Бретейль пожал плечами и продолжал спокойно играть.
Равнодушно отвернувшись, Пётр Фёдорович обратился к австрийскому посланнику графу Мерси:
– Я желаю добра вашей императрице, – произнёс он, дружески потрепав графа по плечу, – передайте ей мой совет заключить скорее мир с прусским королём, как сделал я; это будет выгодно ей.
Граф Мерси возразил:
– Я не могу позволить себе давать советы своей всемилостивейшей императрице, даже по приказу вашего императорского величества, если не уверен, что правильно понял ваши слова. Прошу ваше императорское величество сообщить их канцлеру Воронцову, чтобы он передал их мне в дипломатической форме.
Он встал и отвернулся в сторону, после чего заговорил с другими лицами.
Пётр Фёдорович с бешенством посмотрел ему вслед.
– Здесь скука, – сказал он вслух сердитым тоном, – ужасная скука! Пойдём, Гудович, пойдём, отправимся ко мне в комнаты; я приглашу туда своих друзей; то будет компания почище… Мы выкурим трубочку и похохочем над всеми этими глупостями.
Он взял под руку своего адъютанта, который всё время не отходил от него и теперь поспешил вывести государя вон, чтобы положить конец тягостной сцене.
Боязливо и смущённо перешёптываясь, расходился двор. Бретейль приблизился к графу Мерси.

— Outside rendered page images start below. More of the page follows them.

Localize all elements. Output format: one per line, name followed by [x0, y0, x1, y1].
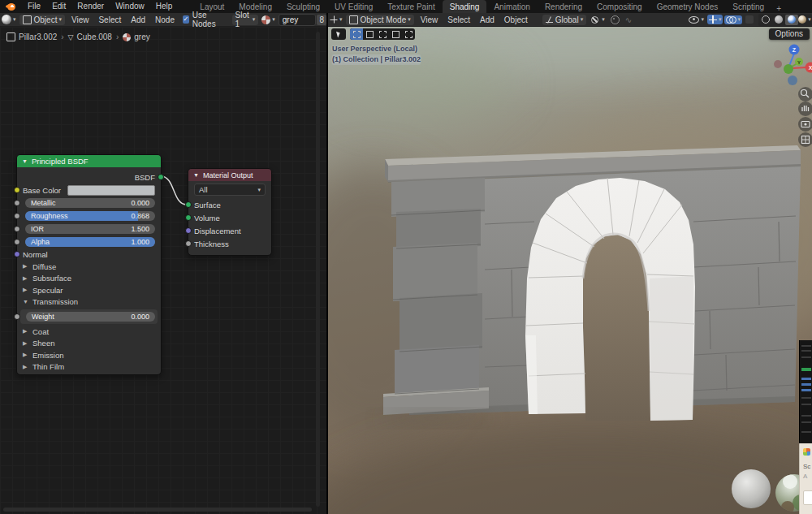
- transmission-weight-slider[interactable]: Weight 0.000: [26, 312, 155, 322]
- collapse-chevron-icon[interactable]: ▼: [193, 172, 199, 178]
- mode-dropdown[interactable]: Object Mode▾: [346, 15, 414, 25]
- tab-shading[interactable]: Shading: [443, 0, 487, 13]
- tab-sculpting[interactable]: Sculpting: [279, 0, 327, 13]
- tab-uv-editing[interactable]: UV Editing: [327, 0, 380, 13]
- ior-socket[interactable]: [14, 226, 20, 232]
- viewport-side-buttons: [798, 87, 812, 147]
- metallic-slider[interactable]: Metallic 0.000: [25, 198, 155, 208]
- surface-input-socket[interactable]: [185, 201, 192, 208]
- shader-type-dropdown[interactable]: Object▾: [19, 15, 65, 25]
- panel-specular[interactable]: ▶ Specular: [17, 284, 161, 296]
- shader-menu-select[interactable]: Select: [93, 15, 126, 24]
- bsdf-output-socket[interactable]: [158, 174, 164, 180]
- metallic-socket[interactable]: [14, 200, 20, 206]
- displacement-input-socket[interactable]: [185, 227, 192, 234]
- alpha-slider[interactable]: Alpha 1.000: [25, 237, 155, 247]
- overlapping-tooltip-panel: Sc A: [799, 443, 812, 514]
- node-editor-canvas[interactable]: Pillar3.002 › ▽ Cube.008 › grey ▼ Princi…: [0, 27, 326, 514]
- principled-node-header[interactable]: ▼ Principled BSDF: [17, 155, 161, 167]
- panel-thin-film[interactable]: ▶ Thin Film: [17, 361, 161, 374]
- shader-menu-view[interactable]: View: [67, 15, 94, 24]
- mesh-data-icon: ▽: [68, 33, 74, 41]
- show-gizmos-toggle[interactable]: ▾: [707, 15, 723, 24]
- snap-magnet-icon: [591, 16, 598, 24]
- shading-solid-button[interactable]: [772, 15, 785, 25]
- panel-diffuse[interactable]: ▶ Diffuse: [17, 261, 161, 273]
- select-mode-invert-button[interactable]: [389, 28, 402, 40]
- select-mode-extend-button[interactable]: [363, 28, 376, 40]
- material-output-node[interactable]: ▼ Material Output All ▾ Surface Volume: [188, 168, 272, 256]
- thickness-input-socket[interactable]: [185, 240, 192, 247]
- svg-text:Z: Z: [793, 47, 797, 53]
- shader-editor-header: ▾ Object▾ View Select Add Node ✓ Use Nod…: [0, 13, 326, 27]
- select-mode-new-button[interactable]: [350, 28, 363, 40]
- breadcrumb-object: Pillar3.002: [19, 32, 57, 41]
- select-mode-intersect-button[interactable]: [402, 28, 415, 40]
- principled-bsdf-node[interactable]: ▼ Principled BSDF BSDF Base Color Metall…: [16, 154, 162, 375]
- view-menu[interactable]: View: [416, 15, 443, 24]
- panel-sheen[interactable]: ▶ Sheen: [17, 338, 161, 350]
- viewport-editor-type-icon[interactable]: ▾: [330, 15, 343, 24]
- normal-socket[interactable]: [14, 251, 20, 257]
- viewport-canvas[interactable]: Z Y X: [328, 27, 812, 514]
- alpha-socket[interactable]: [14, 239, 20, 245]
- menu-window[interactable]: Window: [110, 0, 150, 13]
- menu-help[interactable]: Help: [150, 0, 179, 13]
- tab-texture-paint[interactable]: Texture Paint: [380, 0, 442, 13]
- output-target-dropdown[interactable]: All ▾: [194, 184, 266, 196]
- blender-logo-icon[interactable]: [6, 2, 17, 11]
- transmission-weight-socket[interactable]: [14, 313, 20, 320]
- horizontal-scrollbar[interactable]: [3, 508, 312, 512]
- transform-orientation-dropdown[interactable]: Global▾: [542, 15, 586, 25]
- panel-transmission[interactable]: ▼ Transmission: [17, 296, 161, 309]
- base-color-swatch[interactable]: [67, 185, 155, 196]
- tab-scripting[interactable]: Scripting: [725, 0, 771, 13]
- material-name-field[interactable]: grey: [279, 14, 317, 26]
- tab-compositing[interactable]: Compositing: [590, 0, 650, 13]
- roughness-slider[interactable]: Roughness 0.868: [25, 211, 155, 221]
- material-users-button[interactable]: 8: [317, 15, 326, 25]
- show-overlays-toggle[interactable]: ▾: [724, 15, 742, 24]
- material-browse-dropdown[interactable]: ▾: [261, 15, 275, 24]
- tab-rendering[interactable]: Rendering: [538, 0, 590, 13]
- tab-animation[interactable]: Animation: [486, 0, 537, 13]
- output-node-header[interactable]: ▼ Material Output: [188, 169, 271, 181]
- add-workspace-button[interactable]: +: [771, 4, 786, 13]
- select-menu[interactable]: Select: [443, 15, 475, 24]
- visibility-dropdown[interactable]: ▾: [687, 15, 706, 24]
- select-mode-subtract-button[interactable]: [376, 28, 389, 40]
- xray-toggle[interactable]: [745, 15, 754, 24]
- use-nodes-checkbox[interactable]: ✓ Use Nodes: [183, 11, 224, 28]
- active-object-label: (1) Collection | Pillar3.002: [332, 54, 421, 65]
- menu-file[interactable]: File: [22, 0, 46, 13]
- shader-menu-add[interactable]: Add: [126, 15, 150, 24]
- snap-dropdown[interactable]: ▾: [590, 16, 605, 24]
- collapse-chevron-icon[interactable]: ▼: [22, 158, 28, 164]
- vertical-scrollbar[interactable]: [316, 32, 320, 507]
- add-menu[interactable]: Add: [475, 15, 499, 24]
- panel-emission[interactable]: ▶ Emission: [17, 349, 161, 361]
- shader-editor-type-icon[interactable]: ▾: [2, 15, 16, 24]
- options-button[interactable]: Options: [769, 28, 810, 40]
- menu-edit[interactable]: Edit: [46, 0, 71, 13]
- shading-wireframe-button[interactable]: [759, 15, 772, 25]
- object-menu[interactable]: Object: [499, 15, 533, 24]
- roughness-socket[interactable]: [14, 213, 20, 219]
- proportional-editing-toggle[interactable]: [608, 15, 622, 24]
- breadcrumb: Pillar3.002 › ▽ Cube.008 › grey: [6, 32, 150, 41]
- shading-rendered-button[interactable]: ▾: [798, 15, 811, 25]
- viewport-header: ▾ Object Mode▾ View Select Add Object Gl…: [328, 13, 812, 27]
- thickness-input-row: Thickness: [188, 237, 271, 250]
- ior-slider[interactable]: IOR 1.500: [25, 224, 155, 234]
- panel-subsurface[interactable]: ▶ Subsurface: [17, 273, 161, 285]
- tab-geometry-nodes[interactable]: Geometry Nodes: [650, 0, 726, 13]
- shading-material-preview-button[interactable]: [785, 15, 798, 25]
- panel-coat[interactable]: ▶ Coat: [17, 326, 161, 338]
- overlapping-window-thumbnail: [799, 340, 812, 443]
- tweak-tool-button[interactable]: [331, 28, 346, 40]
- shader-menu-node[interactable]: Node: [150, 15, 179, 24]
- material-slot-dropdown[interactable]: Slot 1▾: [232, 15, 259, 25]
- base-color-socket[interactable]: [14, 187, 20, 193]
- volume-input-socket[interactable]: [185, 214, 192, 221]
- menu-render[interactable]: Render: [71, 0, 110, 13]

– Это – начало конца, – потихоньку сказал он австрийскому посланнику. – Пойдёмте! Теперь нужно наблюдать, какой спасительный ковчег всплывёт над грядущим потопом.
XVII
Сцены, разыгравшиеся за императорским столом и за игрой, произвели очень тяжёлое впечатление на Бломштедта. В первый раз ему вполне ясно представилось, как мало он выиграл, будучи увлечён и опьянён любовью и честолюбием. В его груди ещё бушевало горькое чувство, которое он ощутил накануне, когда Пётр Фёдорович без дальних слов объявил Мариетту своей собственностью. На его самолюбии также тяжело отразилась и последующая сцена с графиней Воронцовой, свидетелем которой он был в тот вечер. Из любви к Мариетте, которая в любой момент ради золота и власти могла отдаться другому, он почти забыл подругу детства, быть верным которой он некогда поклялся. Он увидел также, что император, его герцог, к которому он с детства питал идеальное рыцарское благоговение, – не более, как безвольная игрушка самых низменных страстей. Ничего не было бы удивительного в том, если бы Пётр Фёдорович, который под влиянием минуты удостоил его доверием и вознёс его так высоко, в следующее мгновение свергнул бы его с этой высоты и совершенно уничтожил бы. У него не было никакого места, никакой деятельности, которая наполняла бы его жизнь и давала бы ему определённое положение, а если бы он и добился этого, то не встал ли бы он тогда в зависимость от поддающегося первому впечатлению и каждому влиянию повелителя? Прирождённая гордость независимого дворянина начинала возмущаться в Бломштедте при мысли о той жизни, которую он вёл в Петербурге. С каждой минутой его существование всё более и более утрачивало в его глазах свой блеск и красоту. Он почувствовал глубокое отвращение к этому двору, который издали казался весьма могущественным и красивым, и который вблизи оказывался полным самых низменных интриг.